Many experiences have shaped my outlook on life and how I feel that I should live my own life. Before the age of eighteen I had three friends that passed away due to uncommon circumstances which constantly reminds me of my mortality and how life can be over at any second, no matter how old you are. I have always believed that you should live your life to the fullest because you never know when that day will come, and I would like to die peacefully knowing that I have reached my full potential. If you do explore every possibility and take every chance that you have then you can never reflect back on your life and feel regret.

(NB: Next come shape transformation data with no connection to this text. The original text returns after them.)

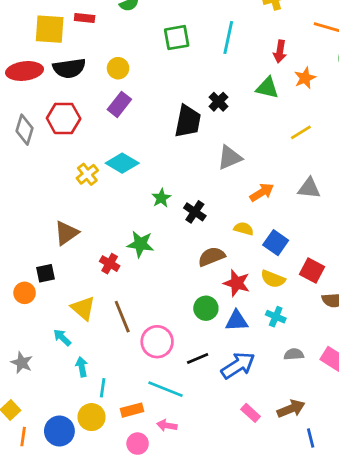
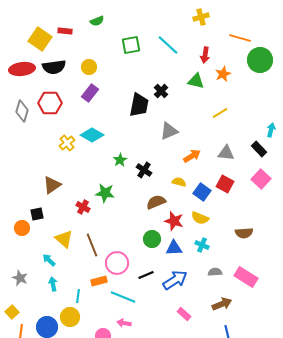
yellow square: (50, 29) -> (40, 39), turned 30
cyan line: (228, 38) -> (168, 45), turned -60
red square: (312, 271) -> (225, 184), moved
cyan arrow: (82, 367) -> (53, 284), moved
brown arrow: (291, 409) -> (222, 304), moved
orange rectangle: (132, 410) -> (99, 281), moved

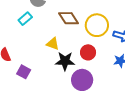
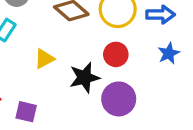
yellow triangle: (53, 44) -> (44, 59), moved, turned -32

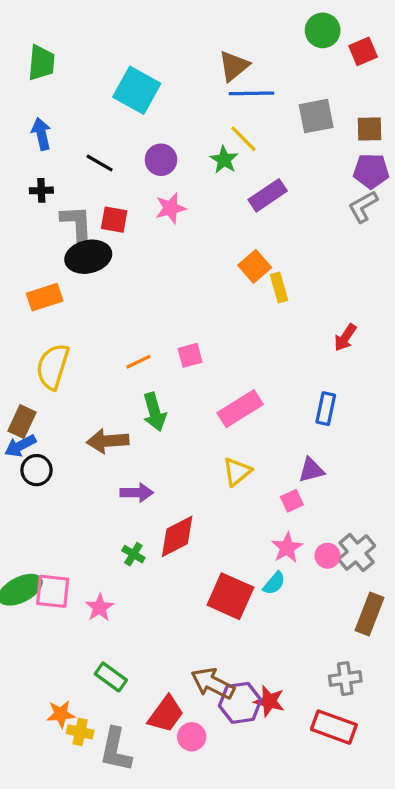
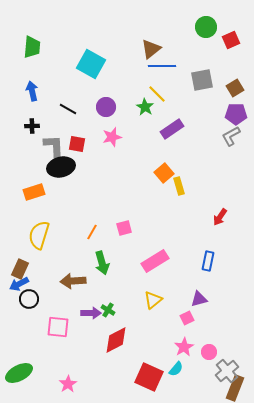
brown square: (369, 129) -> (235, 88), turned -30
orange line: (138, 362) -> (92, 232), turned -35
gray cross: (357, 553) -> (227, 371), moved
green cross: (133, 554) -> (108, 310), moved
pink square: (53, 591) -> (58, 327), moved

Luckily so far in my life I have done nearly everything that I have wanted to, and I have very few regrets. One of the only regrets that I ever think about it is one that others might consider ridiculous, but I regret never swinging on the rope that went over the pond when I visited my family in New Mexico. I still think about it every once in a while, I know it’s stupid to hold onto such small regrets like that but it has showed me that I should appreciate the small things in life and take advantage of those experiences. If I died young but had lived my life to its full capacity then I feel as if I would die peacefully. I believe some people can live just as fulfilling and enriching of a life when they die at 30 as someone who lived into their eighties but still thought of all those moments they never “jumped off the rope swing” when they were 12. I would much rather leave this world knowing I did all I could do and explored every possibility sooner rather than reaching an old age having lived my life in fear of the unknown.
So far in my life I am comfortable with how I have lived. Every day I wake up and do what makes me happy or what I know will make me happy later on in life, and I find that each experience I have enriches my life that much more. I just have to keep rolling with the punches and jumping off every rope swing I get the chance to, even if I’m afraid of falling in the pond and getting wet.